TASK DATA:
_ _ _ _ _ _ _
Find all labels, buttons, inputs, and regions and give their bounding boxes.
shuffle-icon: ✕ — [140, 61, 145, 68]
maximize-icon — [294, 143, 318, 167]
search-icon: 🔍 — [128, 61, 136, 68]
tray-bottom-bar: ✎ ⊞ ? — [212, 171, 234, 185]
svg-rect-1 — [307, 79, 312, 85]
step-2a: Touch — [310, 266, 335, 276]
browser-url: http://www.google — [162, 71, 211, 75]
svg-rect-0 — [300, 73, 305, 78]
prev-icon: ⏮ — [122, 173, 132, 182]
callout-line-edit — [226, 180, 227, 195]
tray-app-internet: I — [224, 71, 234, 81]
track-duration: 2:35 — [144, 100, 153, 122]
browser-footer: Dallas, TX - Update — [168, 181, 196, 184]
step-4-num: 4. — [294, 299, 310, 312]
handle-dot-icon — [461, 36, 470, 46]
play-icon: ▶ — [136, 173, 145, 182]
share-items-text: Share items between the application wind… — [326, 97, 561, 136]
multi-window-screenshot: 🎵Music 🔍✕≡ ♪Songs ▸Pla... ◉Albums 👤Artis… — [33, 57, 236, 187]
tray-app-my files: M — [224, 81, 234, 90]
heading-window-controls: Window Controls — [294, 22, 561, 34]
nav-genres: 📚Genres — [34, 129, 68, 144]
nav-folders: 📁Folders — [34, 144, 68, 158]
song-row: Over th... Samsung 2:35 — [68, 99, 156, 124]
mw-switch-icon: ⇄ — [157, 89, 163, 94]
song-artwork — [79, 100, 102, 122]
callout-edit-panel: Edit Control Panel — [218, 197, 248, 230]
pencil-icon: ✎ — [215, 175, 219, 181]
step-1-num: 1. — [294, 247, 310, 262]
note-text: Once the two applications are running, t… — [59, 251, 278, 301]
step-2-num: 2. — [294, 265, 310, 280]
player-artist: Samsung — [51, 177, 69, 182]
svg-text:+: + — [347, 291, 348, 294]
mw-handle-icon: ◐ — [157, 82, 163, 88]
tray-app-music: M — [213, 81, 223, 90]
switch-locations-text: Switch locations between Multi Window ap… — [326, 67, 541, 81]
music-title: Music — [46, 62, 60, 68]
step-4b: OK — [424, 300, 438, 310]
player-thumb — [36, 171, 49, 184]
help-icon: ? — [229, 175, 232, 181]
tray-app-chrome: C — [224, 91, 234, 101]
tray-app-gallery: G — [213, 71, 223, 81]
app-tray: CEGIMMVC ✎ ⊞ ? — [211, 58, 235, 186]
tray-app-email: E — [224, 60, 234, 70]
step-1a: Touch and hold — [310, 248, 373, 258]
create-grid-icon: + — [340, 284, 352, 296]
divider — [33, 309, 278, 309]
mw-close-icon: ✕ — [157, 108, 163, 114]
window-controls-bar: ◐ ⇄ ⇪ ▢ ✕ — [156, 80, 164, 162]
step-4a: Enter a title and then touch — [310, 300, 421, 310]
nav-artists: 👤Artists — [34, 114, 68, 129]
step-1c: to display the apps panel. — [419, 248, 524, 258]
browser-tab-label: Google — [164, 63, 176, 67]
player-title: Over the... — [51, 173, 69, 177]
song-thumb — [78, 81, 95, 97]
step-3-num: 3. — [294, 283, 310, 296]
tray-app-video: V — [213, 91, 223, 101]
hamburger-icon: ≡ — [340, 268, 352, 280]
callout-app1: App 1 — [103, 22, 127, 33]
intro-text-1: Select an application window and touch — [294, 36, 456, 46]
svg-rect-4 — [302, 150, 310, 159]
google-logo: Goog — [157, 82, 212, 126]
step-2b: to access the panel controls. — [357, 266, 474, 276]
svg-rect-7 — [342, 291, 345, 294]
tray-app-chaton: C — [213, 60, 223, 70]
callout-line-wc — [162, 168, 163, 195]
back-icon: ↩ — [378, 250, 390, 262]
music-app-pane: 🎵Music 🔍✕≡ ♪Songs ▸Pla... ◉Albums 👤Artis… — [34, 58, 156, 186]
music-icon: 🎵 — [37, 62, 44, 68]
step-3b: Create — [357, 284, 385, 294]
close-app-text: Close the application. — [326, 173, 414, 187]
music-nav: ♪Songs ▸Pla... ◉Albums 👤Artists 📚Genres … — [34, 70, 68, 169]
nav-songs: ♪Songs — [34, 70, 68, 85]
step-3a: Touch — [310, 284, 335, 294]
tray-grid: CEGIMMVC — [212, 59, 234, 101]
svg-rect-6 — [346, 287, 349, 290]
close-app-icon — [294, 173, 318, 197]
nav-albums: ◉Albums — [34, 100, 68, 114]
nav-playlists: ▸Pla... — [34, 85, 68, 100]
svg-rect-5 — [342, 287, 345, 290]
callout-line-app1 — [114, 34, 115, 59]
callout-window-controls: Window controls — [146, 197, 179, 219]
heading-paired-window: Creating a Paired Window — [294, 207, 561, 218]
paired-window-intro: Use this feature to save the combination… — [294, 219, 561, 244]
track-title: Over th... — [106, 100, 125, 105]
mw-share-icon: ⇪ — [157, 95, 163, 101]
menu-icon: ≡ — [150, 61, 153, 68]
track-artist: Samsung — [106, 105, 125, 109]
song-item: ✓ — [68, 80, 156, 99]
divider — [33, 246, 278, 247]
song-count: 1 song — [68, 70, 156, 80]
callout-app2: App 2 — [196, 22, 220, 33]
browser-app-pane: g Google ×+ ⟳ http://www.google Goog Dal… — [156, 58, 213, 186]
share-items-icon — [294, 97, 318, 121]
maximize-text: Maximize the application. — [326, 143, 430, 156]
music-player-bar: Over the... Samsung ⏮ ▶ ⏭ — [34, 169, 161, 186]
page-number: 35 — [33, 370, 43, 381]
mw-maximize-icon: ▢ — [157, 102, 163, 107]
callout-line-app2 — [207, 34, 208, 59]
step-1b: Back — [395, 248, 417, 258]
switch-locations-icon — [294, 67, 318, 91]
_ _ _ _ _ _ _
PROBLEM STATEMENT: The goal is a faithful transcription of every entry above.

REPLY:
Find all labels, buttons, inputs, and regions and give their bounding boxes.
shuffle-icon: ✕ — [140, 61, 145, 68]
maximize-icon — [294, 143, 318, 167]
search-icon: 🔍 — [128, 61, 136, 68]
tray-bottom-bar: ✎ ⊞ ? — [212, 171, 234, 185]
svg-rect-1 — [307, 79, 312, 85]
step-2a: Touch — [310, 266, 335, 276]
browser-url: http://www.google — [162, 71, 211, 75]
svg-rect-0 — [300, 73, 305, 78]
prev-icon: ⏮ — [122, 173, 132, 182]
callout-line-edit — [226, 180, 227, 195]
tray-app-internet: I — [224, 71, 234, 81]
track-duration: 2:35 — [144, 100, 153, 122]
browser-footer: Dallas, TX - Update — [168, 181, 196, 184]
step-4-num: 4. — [294, 299, 310, 312]
handle-dot-icon — [461, 36, 470, 46]
play-icon: ▶ — [136, 173, 145, 182]
share-items-text: Share items between the application wind… — [326, 97, 561, 136]
multi-window-screenshot: 🎵Music 🔍✕≡ ♪Songs ▸Pla... ◉Albums 👤Artis… — [33, 57, 236, 187]
tray-app-my files: M — [224, 81, 234, 90]
heading-window-controls: Window Controls — [294, 22, 561, 34]
nav-genres: 📚Genres — [34, 129, 68, 144]
nav-folders: 📁Folders — [34, 144, 68, 158]
song-row: Over th... Samsung 2:35 — [68, 99, 156, 124]
mw-switch-icon: ⇄ — [157, 89, 163, 94]
song-artwork — [79, 100, 102, 122]
callout-edit-panel: Edit Control Panel — [218, 197, 248, 230]
pencil-icon: ✎ — [215, 175, 219, 181]
step-1-num: 1. — [294, 247, 310, 262]
note-text: Once the two applications are running, t… — [59, 251, 278, 301]
step-2-num: 2. — [294, 265, 310, 280]
player-artist: Samsung — [51, 177, 69, 182]
svg-text:+: + — [347, 291, 348, 294]
mw-handle-icon: ◐ — [157, 82, 163, 88]
tray-app-music: M — [213, 81, 223, 90]
switch-locations-text: Switch locations between Multi Window ap… — [326, 67, 541, 81]
music-title: Music — [46, 62, 60, 68]
step-4b: OK — [424, 300, 438, 310]
player-thumb — [36, 171, 49, 184]
help-icon: ? — [229, 175, 232, 181]
tray-app-chrome: C — [224, 91, 234, 101]
tray-app-gallery: G — [213, 71, 223, 81]
app-tray: CEGIMMVC ✎ ⊞ ? — [211, 58, 235, 186]
tray-app-email: E — [224, 60, 234, 70]
step-1a: Touch and hold — [310, 248, 373, 258]
create-grid-icon: + — [340, 284, 352, 296]
divider — [33, 309, 278, 309]
mw-close-icon: ✕ — [157, 108, 163, 114]
window-controls-bar: ◐ ⇄ ⇪ ▢ ✕ — [156, 80, 164, 162]
step-4a: Enter a title and then touch — [310, 300, 421, 310]
nav-artists: 👤Artists — [34, 114, 68, 129]
step-1c: to display the apps panel. — [419, 248, 524, 258]
browser-tab-label: Google — [164, 63, 176, 67]
player-title: Over the... — [51, 173, 69, 177]
song-thumb — [78, 81, 95, 97]
step-3-num: 3. — [294, 283, 310, 296]
tray-app-video: V — [213, 91, 223, 101]
hamburger-icon: ≡ — [340, 268, 352, 280]
callout-app1: App 1 — [103, 22, 127, 33]
intro-text-1: Select an application window and touch — [294, 36, 456, 46]
svg-rect-4 — [302, 150, 310, 159]
google-logo: Goog — [157, 82, 212, 126]
step-2b: to access the panel controls. — [357, 266, 474, 276]
svg-rect-7 — [342, 291, 345, 294]
tray-app-chaton: C — [213, 60, 223, 70]
callout-line-wc — [162, 168, 163, 195]
back-icon: ↩ — [378, 250, 390, 262]
music-app-pane: 🎵Music 🔍✕≡ ♪Songs ▸Pla... ◉Albums 👤Artis… — [34, 58, 156, 186]
music-icon: 🎵 — [37, 62, 44, 68]
step-3b: Create — [357, 284, 385, 294]
close-app-text: Close the application. — [326, 173, 414, 187]
music-nav: ♪Songs ▸Pla... ◉Albums 👤Artists 📚Genres … — [34, 70, 68, 169]
nav-songs: ♪Songs — [34, 70, 68, 85]
step-3a: Touch — [310, 284, 335, 294]
tray-grid: CEGIMMVC — [212, 59, 234, 101]
svg-rect-6 — [346, 287, 349, 290]
close-app-icon — [294, 173, 318, 197]
nav-albums: ◉Albums — [34, 100, 68, 114]
nav-playlists: ▸Pla... — [34, 85, 68, 100]
svg-rect-5 — [342, 287, 345, 290]
callout-line-app1 — [114, 34, 115, 59]
callout-window-controls: Window controls — [146, 197, 179, 219]
heading-paired-window: Creating a Paired Window — [294, 207, 561, 218]
paired-window-intro: Use this feature to save the combination… — [294, 219, 561, 244]
track-title: Over th... — [106, 100, 125, 105]
mw-share-icon: ⇪ — [157, 95, 163, 101]
menu-icon: ≡ — [150, 61, 153, 68]
track-artist: Samsung — [106, 105, 125, 109]
song-item: ✓ — [68, 80, 156, 99]
divider — [33, 246, 278, 247]
song-count: 1 song — [68, 70, 156, 80]
callout-app2: App 2 — [196, 22, 220, 33]
browser-app-pane: g Google ×+ ⟳ http://www.google Goog Dal… — [156, 58, 213, 186]
share-items-icon — [294, 97, 318, 121]
maximize-text: Maximize the application. — [326, 143, 430, 156]
music-player-bar: Over the... Samsung ⏮ ▶ ⏭ — [34, 169, 161, 186]
page-number: 35 — [33, 370, 43, 381]
mw-maximize-icon: ▢ — [157, 102, 163, 107]
callout-line-app2 — [207, 34, 208, 59]
step-1b: Back — [395, 248, 417, 258]
switch-locations-icon — [294, 67, 318, 91]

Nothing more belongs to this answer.